I was curious to see what sort of tomb this was which had been apparently so desecrated, and followed the inspector towards it at his invitation.
"This is the grave I told you about, gentlemen," he said, indicating it with his finger; "you will see they have lifted the top stone off."
It was a very large tomb of the description called "altar tombs," but the flat stone which covered it lay by its side, and the rotten state of the low brickwork which had supported it accounted for its giving way, even with the boy's weight.
The inspector took a lantern and held it inside the broken brickwork; yes, there could be no doubt the grave had been disturbed, and that recently.
Freshly turned earth lay between the walls of brickwork, which were spacious enough to allow of an ordinary-sized grave being dug within them.
"Is the grave just as it was found?" I asked.
"Exactly, Mr. Anstruther," he answered. "The earth has not been disturbed at all. But I think we'll make a start now. Here comes Dr. Burbridge, the officer of health. We thought it better to have him present."
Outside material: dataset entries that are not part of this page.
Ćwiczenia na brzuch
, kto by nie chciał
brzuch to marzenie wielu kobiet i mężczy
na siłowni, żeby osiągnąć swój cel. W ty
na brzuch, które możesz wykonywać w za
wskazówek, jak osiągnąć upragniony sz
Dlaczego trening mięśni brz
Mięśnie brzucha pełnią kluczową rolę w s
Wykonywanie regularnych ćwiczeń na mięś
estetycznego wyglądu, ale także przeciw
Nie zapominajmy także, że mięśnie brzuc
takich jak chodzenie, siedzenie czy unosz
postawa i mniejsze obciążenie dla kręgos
The figure of a man wearing a tall hat now appeared crossing the graveyard, preceded by a constable bearing a lantern.
After briefly introducing the newcomer, the inspector gave the word to the two labourers, and they scrambled inside the broken brickwork and commenced digging.
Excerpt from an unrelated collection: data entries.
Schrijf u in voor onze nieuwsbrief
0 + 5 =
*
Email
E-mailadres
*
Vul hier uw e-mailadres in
I looked round the weird spot as the noise of their spades became monotonous, relieved only by the throwing aside of the great lumps of moist earth; a mist was rising from the river flowing near, of which in the first stillness of our coming I could just catch the ripple of the water. It seemed to me that those who were long buried there had in life perhaps had some association with the river—even an affection for it—and had wished to be laid there near its soft murmur while they slept.